THE Commission of Taxation report has called for an end to tax relief for trade union subscriptions suggesting that membership is more likely to be a condition of employment rather than taken for €70 tax credit purposes.
As part of the commission’s wide-reaching blueprint for the reform of Ireland’s tax framework they also propose the discontinuation of PRSI exemption for employee share options.
The commission have said, however, that the tax-free status of employee share ownership trusts (ESOTs) should remain, on account that they “play a role in the modernisation and privatisation of State-controlled businesses.”
On the subject of employee tax credits (ETCs), or the PAYE tax credit, the commission has concluded that it should be extended to the self-employed rather than just PAYE workers mainly on account of the self-employed having to pay preliminary tax for a year of assessment before the end of that year and are likely to have higher compliance costs than the majority of the PAYE sector.

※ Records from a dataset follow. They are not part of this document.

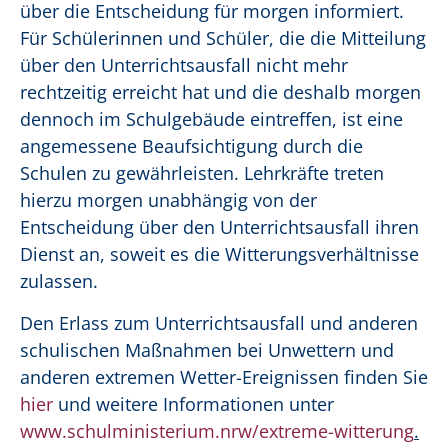
über die Entscheidung für morgen informiert.
Für Schülerinnen und Schüler, die die Mitteilung
über den Unterrichtsausfall nicht mehr
rechtzeitig erreicht hat und die deshalb morgen
dennoch im Schulgebäude eintreffen, ist eine
angemessene Beaufsichtigung durch die
Schulen zu gewährleisten. Lehrkräfte treten
hierzu morgen unabhängig von der
Entscheidung über den Unterrichtsausfall ihren
Dienst an, soweit es die Witterungsverhältnisse
zulassen.
Den Erlass zum Unterrichtsausfall und anderen
schulischen Maßnahmen bei Unwettern und
anderen extremen Wetter-Ereignissen finden Sie
hier
und weitere Informationen unter
www.schulministerium.nrw/extreme-witterung
.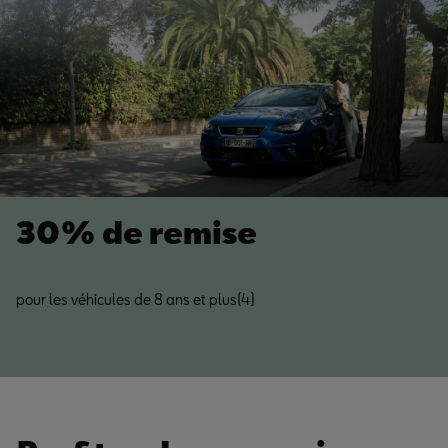
30% de remise
pour les véhicules de 8 ans et plus(4)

Meanwhile, the commission have concluded that the Government could net upwards of €70 million a year in tax if it were to totally discontinue its artist’s exemption rule.
That forecasted figure is largely based on most recent estimates, from 2006, which calculated that the amount of income tax waived from money earned from artistic works totalled around €66m per year.
However, since then, artists earning more than €250,000 a year from their work are liable for tax.
The report said the exemption is of no benefit to artists whose income doesn’t reach the taxable threshold.
“While the tax exemption may have created an environment in which the arts can flourish, considerations of equity and efficiency outweigh this factor and, accordingly, we recommend that the exemption be discontinued,” the commission said in its proposals.